The Haifa International Film Festival (September 22-October 1) has responded to reports that Israeli Culture Minister Miri Regev is calling for its state funding to be re-examined over films in its 34th edition line-up she deems could “harm Israel”.
In an official statement sent to Screen, the board of management said that both the pre-selection process and final selection decisions had been undertaken by different independent committees of selectors.
“The Festival’s management is not entitled to intervene in the decisions of the nominating committees for understandable reasons,” read the statement.
“Intervening in the artistic programme due to political considerations contravenes the principles of freedom of expression and creativity.
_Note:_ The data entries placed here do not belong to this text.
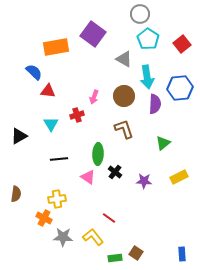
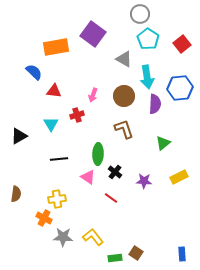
red triangle: moved 6 px right
pink arrow: moved 1 px left, 2 px up
red line: moved 2 px right, 20 px up
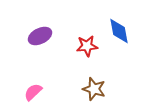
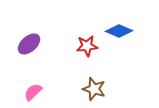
blue diamond: rotated 56 degrees counterclockwise
purple ellipse: moved 11 px left, 8 px down; rotated 15 degrees counterclockwise
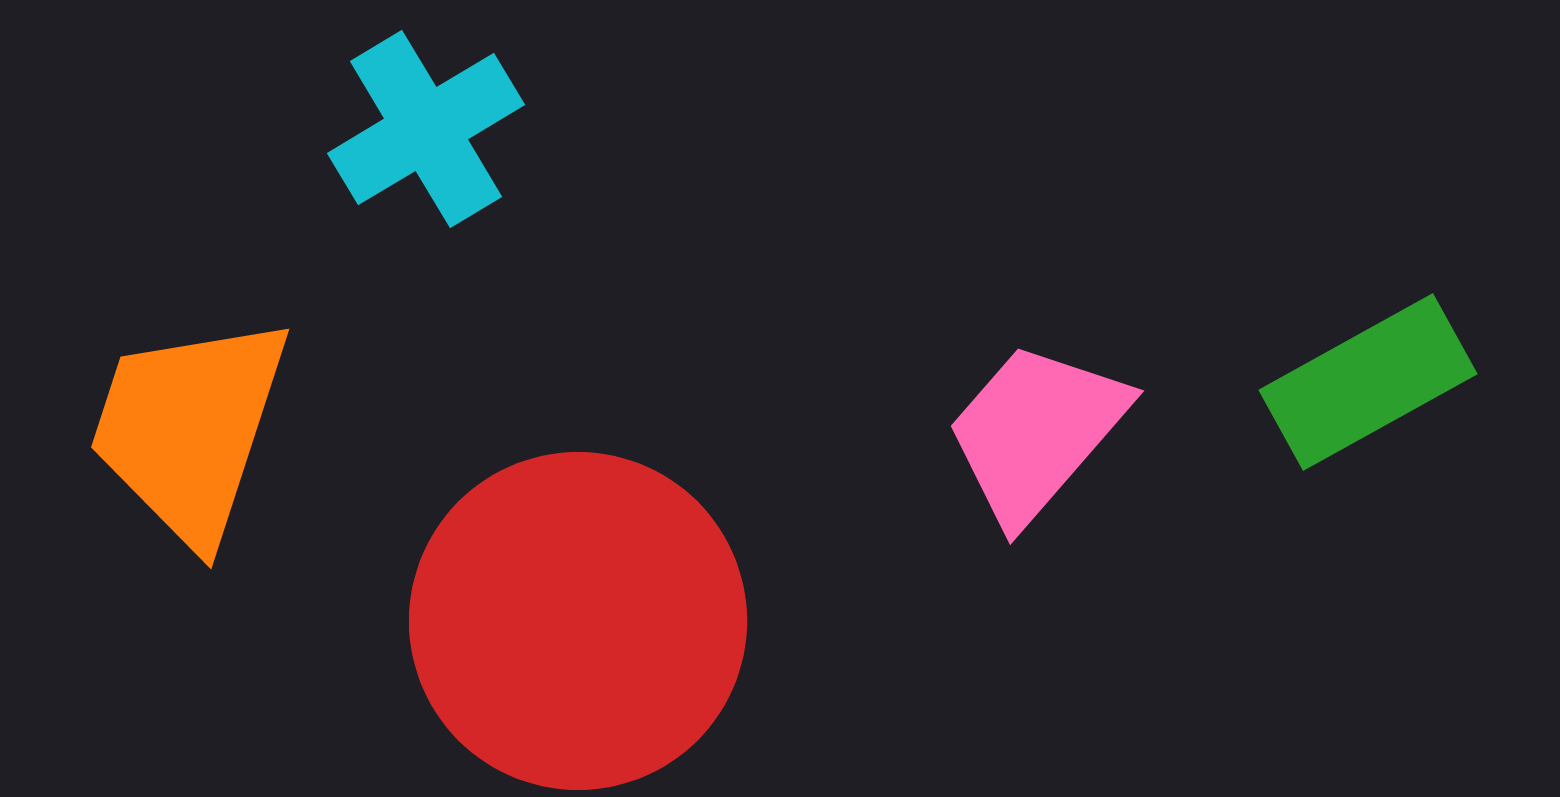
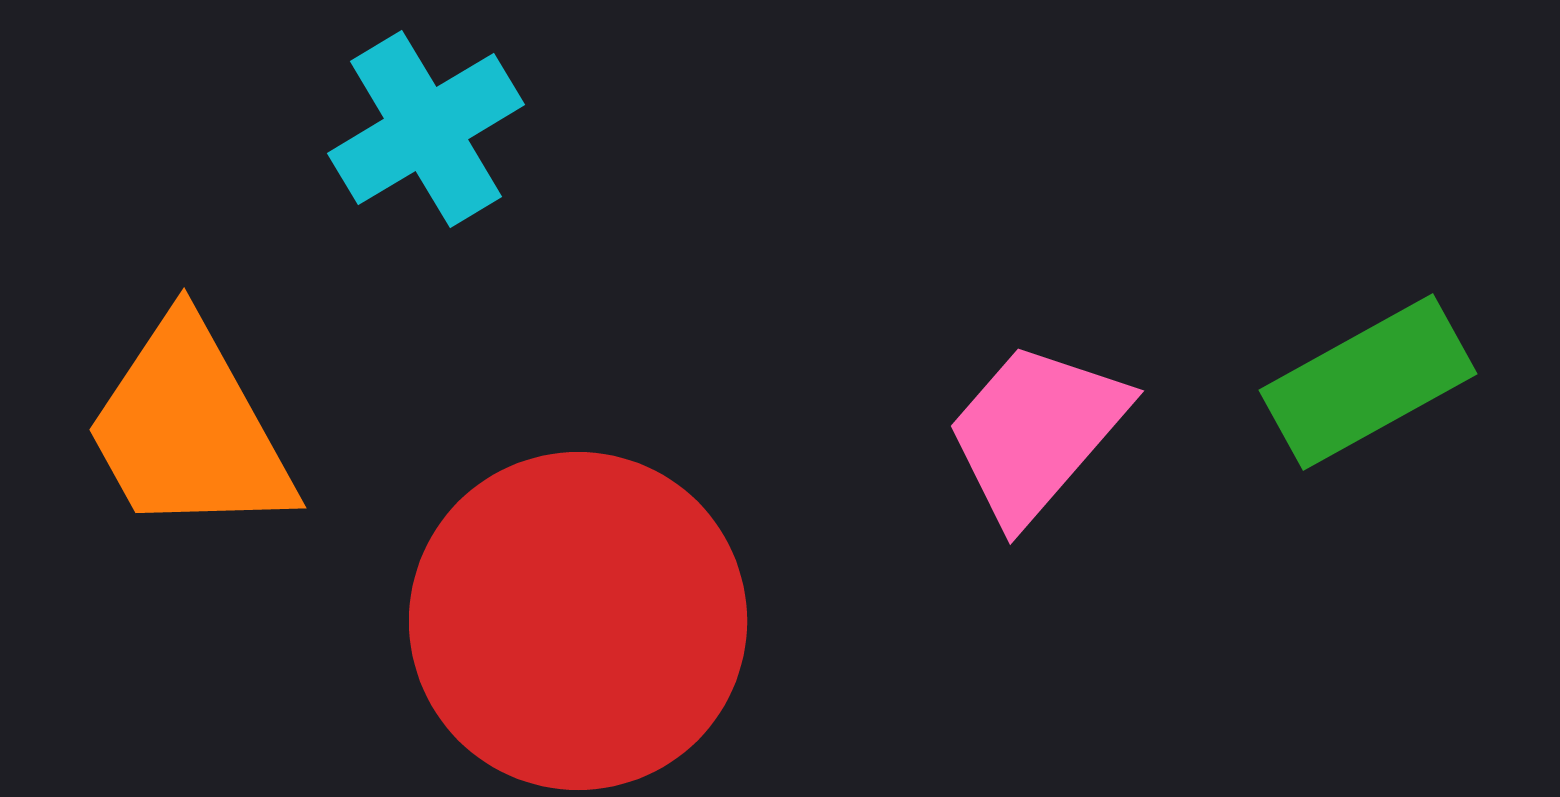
orange trapezoid: rotated 47 degrees counterclockwise
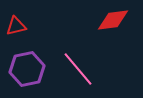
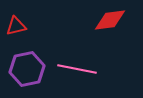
red diamond: moved 3 px left
pink line: moved 1 px left; rotated 39 degrees counterclockwise
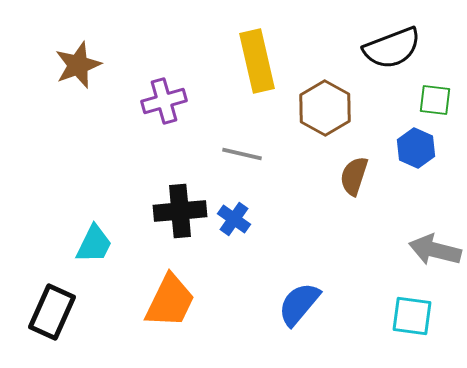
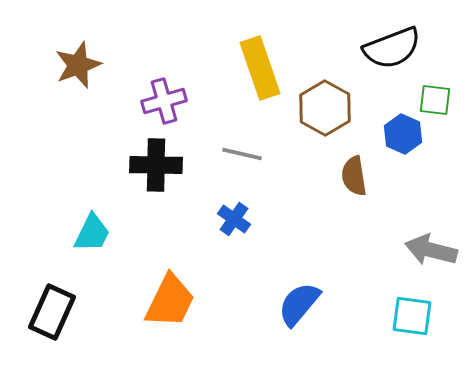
yellow rectangle: moved 3 px right, 7 px down; rotated 6 degrees counterclockwise
blue hexagon: moved 13 px left, 14 px up
brown semicircle: rotated 27 degrees counterclockwise
black cross: moved 24 px left, 46 px up; rotated 6 degrees clockwise
cyan trapezoid: moved 2 px left, 11 px up
gray arrow: moved 4 px left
Such intervention could be a slippery slope leading to the silencing of voices.”
According to Israeli media, two films have raised Regev’s hackles: Daniel Wachsmann’s feature-length drama Acre Dreams, which premieres in the Israeli Feature Competition, and the short film Out which is in the Israeli Shorts Competition.
The festival management statement noted that Alon Sahar’s Out – following a right-wing activist who infiltrates a human rights group and tries to discredit its reputation– was submitted to the festival by Tel Aviv University’s respected Film and TV Department, or Steve Tisch School of Film and Television.
“The film Out is a student film that was produced in the framework of Tel Aviv University’s film department and was chosen by the university to represent the film department in the short film competition at the Festival,” said the statement.
Haifa artistic director Pnina Blayer said the festival screening of both Acre Dreams and Out would go ahead as scheduled.
Regev is reported to have written to Israeli Finance Minister Moshe Kahlon, demanding his ministry re-appraise state funding for Haifa, saying it may have broken the law by programming films that undermined “Israeli values and symbols”.
Blayer told Screen she had not been contacted by the Ministry of Finance and was “not worried” by reports that funding could be cut.